Joe deposits $1,500 in an account that pays 3% annual interest compounded continuously.How much will Joe have in his account after 5 years?How long will it take Joe to double his money? Use natural logarithms and explain your answer.
The formula for compound interest compounded continuously is given by the formula A = P*e^(rt), where A is the final amount, P is the principal amount (initial deposit), r is the annual interest rate (as a decimal), and t is the time in years.

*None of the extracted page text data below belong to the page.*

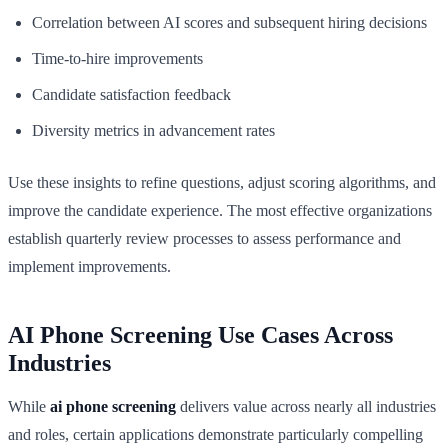
Correlation between AI scores and subsequent hiring decisions
Time-to-hire improvements
Candidate satisfaction feedback
Diversity metrics in advancement rates
Use these insights to refine questions, adjust scoring algorithms, and
improve the candidate experience. The most effective organizations
establish quarterly review processes to assess performance and
implement improvements.
AI Phone Screening Use Cases Across
Industries
While
ai phone screening
delivers value across nearly all industries
and roles, certain applications demonstrate particularly compelling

In this case, Joe deposited $1,500, so P = 1500. The annual interest rate is 3%, so r = 0.03. The time is 5 years, so t = 5.
Using the formula, we have A = 1500*e^(0.03*5).
A simplification of the formula becomes: A = 1500*e^0.15.
Using a calculator, we find that e^0.15 is approximately 1.161828.
Therefore, Joe will have approximately A = 1500 * 1.161828 = $1,742.74 in his account after 5 years.
To calculate the time it will take for Joe to double his money, we need to solve the equation 2P = P*e^(rt) for t.
In this case, P = 1500 and A = 2P = 3000.
Our equation becomes: 3000 = 1500*e^(0.03t).
Dividing both sides by 1500: 2 = e^(0.03t).
Taking the natural logarithm (ln) of both sides: ln(2) = 0.03t.
Dividing both sides by 0.03: ln(2)/0.03 ≈ t.
Using a calculator, we find that ln(2)/0.03 ≈ 23.105.
Therefore, it will take Joe approximately 23.105 years to double his money.